Extract

We thank Coughlin and Kapuku for their thoughtful commentary (1) on our study (2).

The authors highlight that high-sensitivity cardiac troponin T (hs-cTnT) is a sensitive marker of subclinical myocyte damage and that levels can be elevated in the setting of acute cardiotoxicity from cancer therapies and other conditions with cardiac involvement. While hs-cTnT is highly heart-specific, it is not disease-specific; there are many clinical conditions that can result in elevated hs-cTnT (3). This is an important point. Hs-cTnT is a global marker of cardiac damage and, as Coughlin and Kapuku rightly point out, it is highly prognostic for future cardiovascular events and death (4, 5).

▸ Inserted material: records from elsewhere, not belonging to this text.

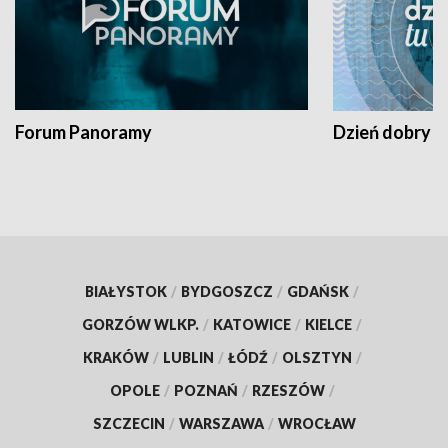
Forum Panoramy
Dzień dobry t
BIAŁYSTOK
/
BYDGOSZCZ
/
GDAŃSK
/
GORZÓW WLKP.
/
KATOWICE
/
KIELCE
/
KRAKÓW
/
LUBLIN
/
ŁÓDŹ
/
OLSZTYN
/
OPOLE
/
POZNAŃ
/
RZESZÓW
/
SZCZECIN
/
WARSZAWA
/
WROCŁAW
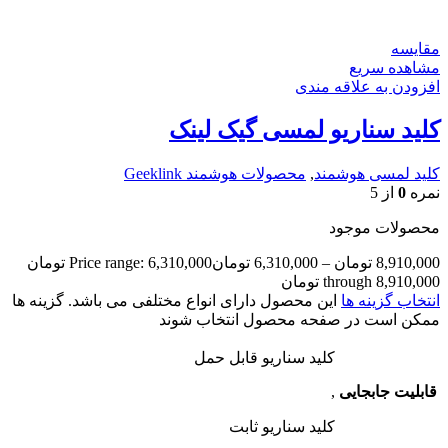
مقایسه
مشاهده سریع
افزودن به علاقه مندی
کلید سناریو لمسی گیک لینک
کلید لمسی هوشمند
,
محصولات هوشمند Geeklink
نمره
0
از 5
محصولات موجود
8,910,000
تومان
–
6,310,000
تومان
Price range: 6,310,000 تومان
through 8,910,000 تومان
انتخاب گزینه ها
این محصول دارای انواع مختلفی می باشد. گزینه ها
ممکن است در صفحه محصول انتخاب شوند
کلید سناریو قابل حمل
قابلیت جابجایی
,
کلید سناریو ثابت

Our results are highly consistent with prior studies that demonstrate elevated cardiovascular risk with time from cancer diagnosis (6). We agree with Coughlin and Kapuku that the high risk of cardiovascular disease in cancer survivors is an important and underrecognized issue. We also agree that additional studies are needed to further elucidate the determinants and mechanisms of troponin elevation in cancer survivors. Even in the absence of knowledge of the exact mechanisms, the prognostic implications of elevated hs-cTnT remain. Several studies have demonstrated that in the general population and among patients with cancer, elevated hs-cTnT in the absence of overt cardiac disease or administration of cardiotoxic therapies is associated with overall and cardiovascular disease mortality (4, 7).